_Exercise brief_.
Only one stretch of the data below should be repeated: the lines from the line containing "und bleiben Sie informiert." through the line containing "Bậc tam cấp đá", inclusive, exactly as they are.

Record excerpts below:

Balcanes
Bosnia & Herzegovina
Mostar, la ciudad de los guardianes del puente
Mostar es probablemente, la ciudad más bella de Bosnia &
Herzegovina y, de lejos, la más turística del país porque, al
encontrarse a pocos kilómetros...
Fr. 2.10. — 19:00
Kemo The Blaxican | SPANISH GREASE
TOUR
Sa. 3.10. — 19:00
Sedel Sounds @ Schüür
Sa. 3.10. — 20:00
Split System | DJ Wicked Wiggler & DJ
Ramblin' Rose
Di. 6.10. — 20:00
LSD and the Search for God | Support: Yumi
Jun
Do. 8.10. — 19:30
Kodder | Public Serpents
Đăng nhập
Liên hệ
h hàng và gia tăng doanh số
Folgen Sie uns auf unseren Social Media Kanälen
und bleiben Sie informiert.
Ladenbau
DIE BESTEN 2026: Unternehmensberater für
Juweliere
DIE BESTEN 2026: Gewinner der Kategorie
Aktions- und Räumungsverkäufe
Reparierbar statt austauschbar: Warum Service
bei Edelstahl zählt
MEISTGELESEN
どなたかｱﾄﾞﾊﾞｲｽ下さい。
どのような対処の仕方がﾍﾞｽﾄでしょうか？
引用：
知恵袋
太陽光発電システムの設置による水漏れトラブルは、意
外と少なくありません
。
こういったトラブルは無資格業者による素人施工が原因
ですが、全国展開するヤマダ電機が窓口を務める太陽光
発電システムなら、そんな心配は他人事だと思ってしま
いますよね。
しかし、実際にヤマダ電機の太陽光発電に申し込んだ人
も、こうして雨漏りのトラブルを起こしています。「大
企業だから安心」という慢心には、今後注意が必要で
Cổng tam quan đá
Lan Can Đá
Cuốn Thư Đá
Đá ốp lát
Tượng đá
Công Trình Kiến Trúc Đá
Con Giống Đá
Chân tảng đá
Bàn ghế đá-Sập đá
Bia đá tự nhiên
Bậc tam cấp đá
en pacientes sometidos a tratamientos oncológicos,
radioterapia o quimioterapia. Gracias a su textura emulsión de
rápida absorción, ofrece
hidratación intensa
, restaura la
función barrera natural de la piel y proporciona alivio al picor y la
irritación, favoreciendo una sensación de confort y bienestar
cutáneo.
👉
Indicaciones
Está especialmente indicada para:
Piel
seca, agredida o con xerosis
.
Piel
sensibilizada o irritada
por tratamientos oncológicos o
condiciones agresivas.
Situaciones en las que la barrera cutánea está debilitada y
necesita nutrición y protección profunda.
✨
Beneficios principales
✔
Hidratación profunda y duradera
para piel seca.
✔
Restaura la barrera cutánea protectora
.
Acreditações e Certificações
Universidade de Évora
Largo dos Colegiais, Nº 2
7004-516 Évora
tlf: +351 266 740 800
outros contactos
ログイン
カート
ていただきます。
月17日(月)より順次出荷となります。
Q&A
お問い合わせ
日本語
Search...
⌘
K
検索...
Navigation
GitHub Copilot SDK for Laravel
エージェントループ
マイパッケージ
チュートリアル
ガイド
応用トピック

End of Record excerpts.

_Finished task_.
und bleiben Sie informiert.
Ladenbau
DIE BESTEN 2026: Unternehmensberater für
Juweliere
DIE BESTEN 2026: Gewinner der Kategorie
Aktions- und Räumungsverkäufe
Reparierbar statt austauschbar: Warum Service
bei Edelstahl zählt
MEISTGELESEN
どなたかｱﾄﾞﾊﾞｲｽ下さい。
どのような対処の仕方がﾍﾞｽﾄでしょうか？
引用：
知恵袋
太陽光発電システムの設置による水漏れトラブルは、意
外と少なくありません
。
こういったトラブルは無資格業者による素人施工が原因
ですが、全国展開するヤマダ電機が窓口を務める太陽光
発電システムなら、そんな心配は他人事だと思ってしま
いますよね。
しかし、実際にヤマダ電機の太陽光発電に申し込んだ人
も、こうして雨漏りのトラブルを起こしています。「大
企業だから安心」という慢心には、今後注意が必要で
Cổng tam quan đá
Lan Can Đá
Cuốn Thư Đá
Đá ốp lát
Tượng đá
Công Trình Kiến Trúc Đá
Con Giống Đá
Chân tảng đá
Bàn ghế đá-Sập đá
Bia đá tự nhiên
Bậc tam cấp đá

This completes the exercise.